• [Requirement]:
In the entries below, find the line with "表現遊びを楽しむ会の見どこ" and the line with "нөлөөллийг бууруулах зэрэг". Repeat exactly everything between them, those two lines included, but not the pictures.

• [Record extracts]:
━━━━━━━━━━━━━━━━━━━━━━━━━━━━━━

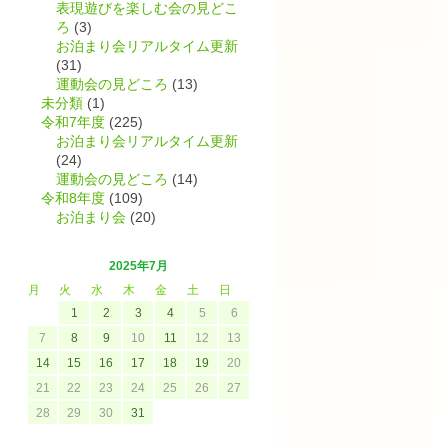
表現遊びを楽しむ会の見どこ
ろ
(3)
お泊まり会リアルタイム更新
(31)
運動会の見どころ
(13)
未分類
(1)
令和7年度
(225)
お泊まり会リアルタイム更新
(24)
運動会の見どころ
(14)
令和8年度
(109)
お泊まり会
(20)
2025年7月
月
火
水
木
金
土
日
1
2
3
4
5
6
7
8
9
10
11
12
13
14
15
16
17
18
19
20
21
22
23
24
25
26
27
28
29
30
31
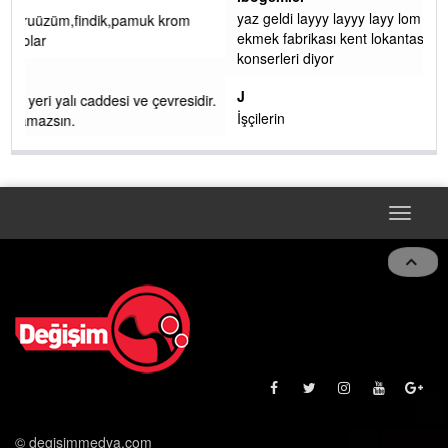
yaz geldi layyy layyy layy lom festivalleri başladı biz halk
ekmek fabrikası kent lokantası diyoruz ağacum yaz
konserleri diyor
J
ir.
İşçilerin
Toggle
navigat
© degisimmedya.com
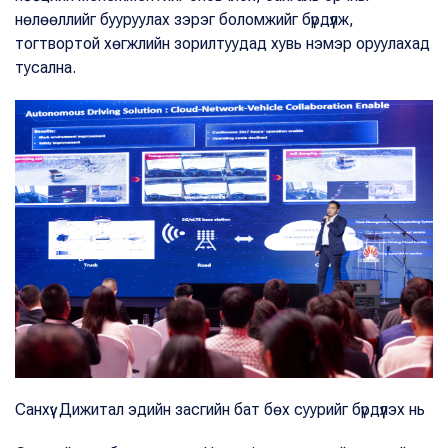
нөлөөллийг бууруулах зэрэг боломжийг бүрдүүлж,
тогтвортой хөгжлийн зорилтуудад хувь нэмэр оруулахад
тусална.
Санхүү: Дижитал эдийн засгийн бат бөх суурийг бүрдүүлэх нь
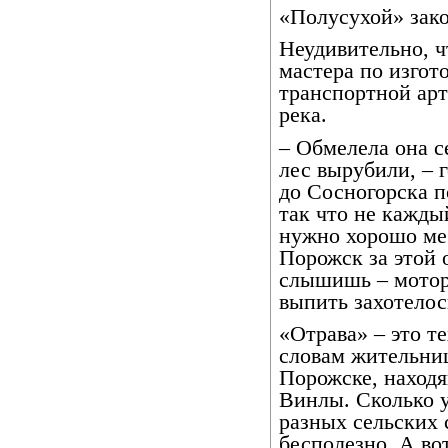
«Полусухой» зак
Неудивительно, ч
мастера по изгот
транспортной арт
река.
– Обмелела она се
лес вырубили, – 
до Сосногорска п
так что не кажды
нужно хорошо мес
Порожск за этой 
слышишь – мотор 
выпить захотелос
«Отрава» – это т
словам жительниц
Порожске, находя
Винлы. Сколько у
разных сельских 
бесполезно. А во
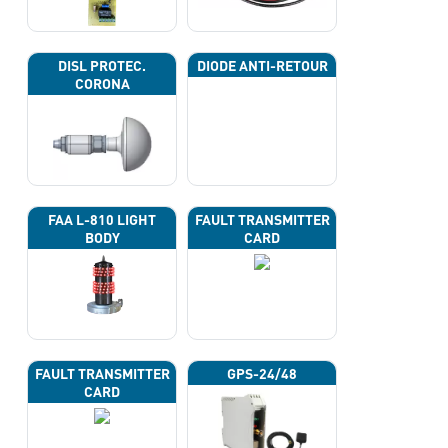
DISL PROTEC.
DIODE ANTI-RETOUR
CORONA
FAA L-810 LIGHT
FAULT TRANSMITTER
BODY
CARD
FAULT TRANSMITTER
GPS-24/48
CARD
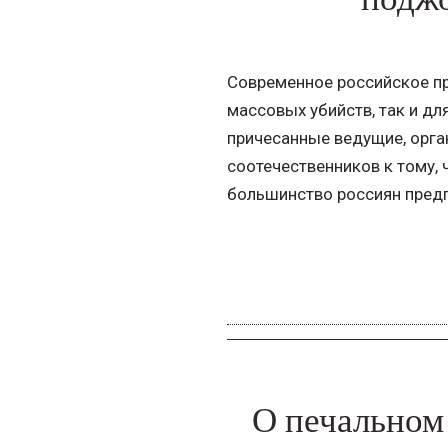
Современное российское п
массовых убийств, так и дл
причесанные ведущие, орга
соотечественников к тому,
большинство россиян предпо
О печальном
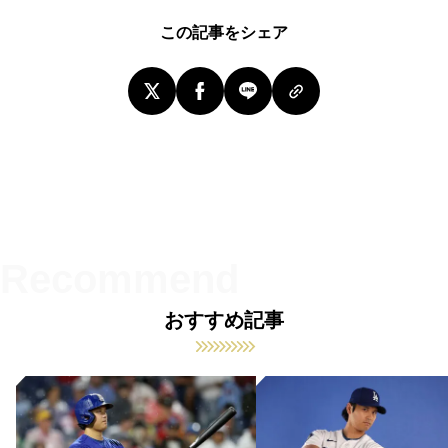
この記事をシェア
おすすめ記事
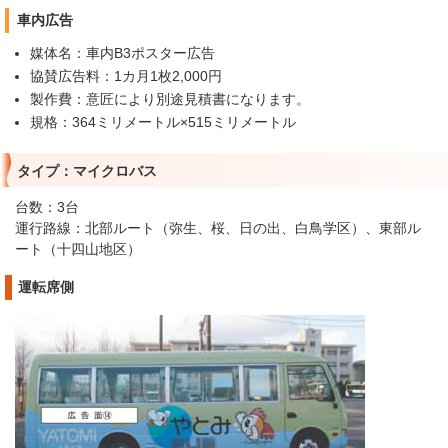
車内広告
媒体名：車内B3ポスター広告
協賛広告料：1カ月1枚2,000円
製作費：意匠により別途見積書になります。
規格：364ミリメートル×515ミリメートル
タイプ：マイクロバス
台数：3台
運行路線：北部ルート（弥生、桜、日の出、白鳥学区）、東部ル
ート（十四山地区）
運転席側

━━━━━━━━━━━━━━━━━━━━━━━━━━━━━━

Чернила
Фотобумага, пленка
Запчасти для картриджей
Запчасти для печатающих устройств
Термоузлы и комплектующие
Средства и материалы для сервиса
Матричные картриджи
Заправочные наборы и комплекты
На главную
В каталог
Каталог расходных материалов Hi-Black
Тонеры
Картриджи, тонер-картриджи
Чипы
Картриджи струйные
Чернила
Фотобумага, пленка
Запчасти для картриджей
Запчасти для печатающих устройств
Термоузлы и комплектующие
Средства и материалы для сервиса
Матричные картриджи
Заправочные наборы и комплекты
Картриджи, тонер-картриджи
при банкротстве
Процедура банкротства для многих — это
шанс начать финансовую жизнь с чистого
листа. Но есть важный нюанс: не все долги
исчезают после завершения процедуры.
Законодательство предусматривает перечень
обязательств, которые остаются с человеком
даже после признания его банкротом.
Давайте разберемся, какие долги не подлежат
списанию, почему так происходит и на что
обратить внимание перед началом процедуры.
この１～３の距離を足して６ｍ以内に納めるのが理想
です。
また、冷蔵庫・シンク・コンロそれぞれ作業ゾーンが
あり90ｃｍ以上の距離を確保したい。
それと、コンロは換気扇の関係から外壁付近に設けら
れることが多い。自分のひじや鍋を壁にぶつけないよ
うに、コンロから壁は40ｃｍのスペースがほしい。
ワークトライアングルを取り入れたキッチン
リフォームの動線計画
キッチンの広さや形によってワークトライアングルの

━━━━━━━━━━━━━━━━━━━━━━━━━━━━━━

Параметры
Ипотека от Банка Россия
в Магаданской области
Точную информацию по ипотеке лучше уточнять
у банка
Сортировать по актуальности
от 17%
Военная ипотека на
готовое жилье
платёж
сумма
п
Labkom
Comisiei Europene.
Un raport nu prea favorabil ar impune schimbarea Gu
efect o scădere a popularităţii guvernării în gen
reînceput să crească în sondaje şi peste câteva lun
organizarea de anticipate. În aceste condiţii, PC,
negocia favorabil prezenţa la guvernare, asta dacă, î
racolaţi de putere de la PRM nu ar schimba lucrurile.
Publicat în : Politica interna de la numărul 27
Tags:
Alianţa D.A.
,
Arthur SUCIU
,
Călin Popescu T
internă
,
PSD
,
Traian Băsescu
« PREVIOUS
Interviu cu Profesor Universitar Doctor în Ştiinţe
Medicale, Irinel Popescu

━━━━━━━━━━━━━━━━━━━━━━━━━━━━━━

• [Written answer]:
表現遊びを楽しむ会の見どこ
ろ
(3)
お泊まり会リアルタイム更新
(31)
運動会の見どころ
(13)
未分類
(1)
令和7年度
(225)
お泊まり会リアルタイム更新
(24)
運動会の見どころ
(14)
令和8年度
(109)
お泊まり会
(20)
2025年7月
月
火
水
木
金
土
日
1
2
3
4
5
6
7
8
9
10
11
12
13
14
15
16
17
18
19
20
21
22
23
24
25
26
27
28
29
30
31
yaz geldi layyy layyy layy lom festivalleri başladı biz halk
ekmek fabrikası kent lokantası diyoruz ağacum yaz
konserleri diyor
J
ir.
İşçilerin
Toggle
navigat
© degisimmedya.com
нөлөөллийг бууруулах зэрэг боломжийг бүрдүүлж,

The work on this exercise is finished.